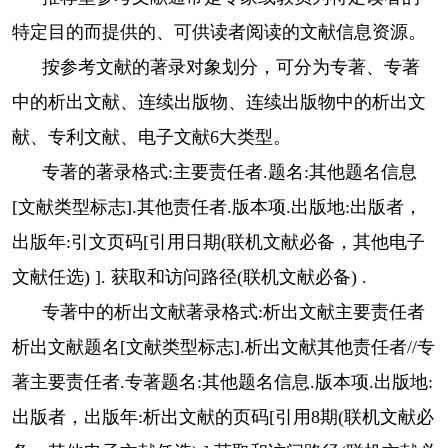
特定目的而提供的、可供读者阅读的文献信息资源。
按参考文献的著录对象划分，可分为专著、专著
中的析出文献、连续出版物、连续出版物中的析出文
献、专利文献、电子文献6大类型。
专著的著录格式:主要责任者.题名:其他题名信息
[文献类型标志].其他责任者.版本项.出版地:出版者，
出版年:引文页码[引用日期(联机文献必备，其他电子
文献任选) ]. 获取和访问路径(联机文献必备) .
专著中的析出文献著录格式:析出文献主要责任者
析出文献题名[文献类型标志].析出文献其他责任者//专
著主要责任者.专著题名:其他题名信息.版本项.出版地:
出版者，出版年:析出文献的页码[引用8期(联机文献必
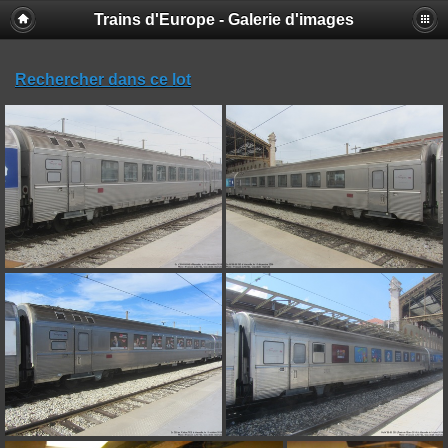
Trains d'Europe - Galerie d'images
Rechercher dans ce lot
********************
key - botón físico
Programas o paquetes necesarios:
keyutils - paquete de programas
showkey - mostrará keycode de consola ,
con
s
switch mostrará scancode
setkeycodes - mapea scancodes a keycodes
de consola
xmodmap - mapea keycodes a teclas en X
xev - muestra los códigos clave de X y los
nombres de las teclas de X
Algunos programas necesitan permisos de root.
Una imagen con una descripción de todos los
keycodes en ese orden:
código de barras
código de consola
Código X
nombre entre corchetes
********************
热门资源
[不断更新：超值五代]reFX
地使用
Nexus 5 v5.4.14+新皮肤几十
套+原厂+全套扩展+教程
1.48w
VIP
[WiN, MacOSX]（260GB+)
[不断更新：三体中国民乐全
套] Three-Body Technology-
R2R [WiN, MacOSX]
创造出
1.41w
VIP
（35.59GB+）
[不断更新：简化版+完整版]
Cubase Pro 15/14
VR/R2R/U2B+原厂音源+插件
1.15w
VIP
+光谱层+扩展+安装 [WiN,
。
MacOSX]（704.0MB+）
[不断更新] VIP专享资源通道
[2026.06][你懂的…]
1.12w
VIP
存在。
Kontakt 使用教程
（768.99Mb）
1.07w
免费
********************
What you return should be exactly the lines above, starting at the one with "setkeycodes - mapea scancodes a keycodes" and ending at the one with "nombre entre corchetes", and nothing else.

setkeycodes - mapea scancodes a keycodes
de consola
xmodmap - mapea keycodes a teclas en X
xev - muestra los códigos clave de X y los
nombres de las teclas de X
Algunos programas necesitan permisos de root.
Una imagen con una descripción de todos los
keycodes en ese orden:
código de barras
código de consola
Código X
nombre entre corchetes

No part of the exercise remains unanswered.